*The task*:
All lines below containing the string "Torvtäkten" are to be copied.

(Given data Opens)

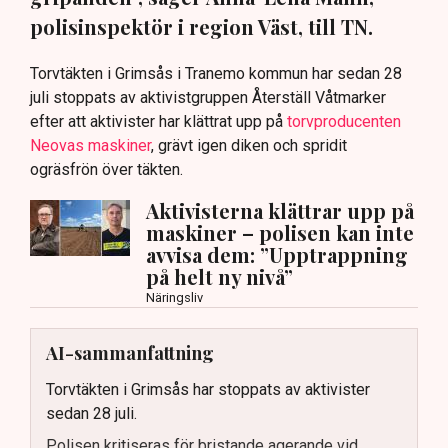
polisinspektör i region Väst, till TN.
Torvtäkten i Grimsås i Tranemo kommun har sedan 28
juli stoppats av aktivistgruppen Återställ Våtmarker
efter att aktivister har klättrat upp på
torvproducenten
Neovas maskiner
, grävt igen diken och spridit
ogräsfrön över täkten.
Aktivisterna klättrar upp på
maskiner – polisen kan inte
avvisa dem: ”Upptrappning
på helt ny nivå”
Näringsliv
AI-sammanfattning
Torvtäkten i Grimsås har stoppats av aktivister
sedan 28 juli.
Polisen kritiseras för bristande agerande vid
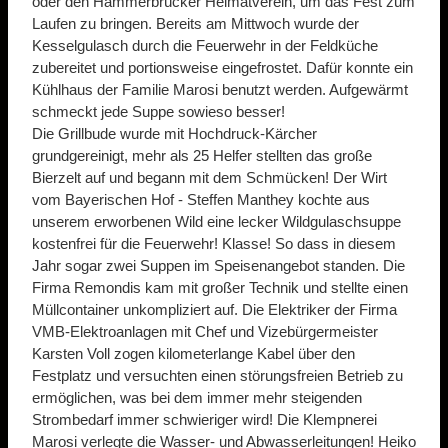
oder den Hammerbrücker Heimatverein, um das Fest zum
Laufen zu bringen. Bereits am Mittwoch wurde der
Kesselgulasch durch die Feuerwehr in der Feldküche
zubereitet und portionsweise eingefrostet. Dafür konnte ein
Kühlhaus der Familie Marosi benutzt werden. Aufgewärmt
schmeckt jede Suppe sowieso besser!
Die Grillbude wurde mit Hochdruck-Kärcher
grundgereinigt, mehr als 25 Helfer stellten das große
Bierzelt auf und begann mit dem Schmücken! Der Wirt
vom Bayerischen Hof - Steffen Manthey kochte aus
unserem erworbenen Wild eine lecker Wildgulaschsuppe
kostenfrei für die Feuerwehr! Klasse! So dass in diesem
Jahr sogar zwei Suppen im Speisenangebot standen. Die
Firma Remondis kam mit großer Technik und stellte einen
Müllcontainer unkompliziert auf. Die Elektriker der Firma
VMB-Elektroanlagen mit Chef und Vizebürgermeister
Karsten Voll zogen kilometerlange Kabel über den
Festplatz und versuchten einen störungsfreien Betrieb zu
ermöglichen, was bei dem immer mehr steigenden
Strombedarf immer schwieriger wird! Die Klempnerei
Marosi verlegte die Wasser- und Abwasserleitungen! Heiko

(Given data Closes)

*Answer below*:
Torvtäkten i Grimsås i Tranemo kommun har sedan 28
Torvtäkten i Grimsås har stoppats av aktivister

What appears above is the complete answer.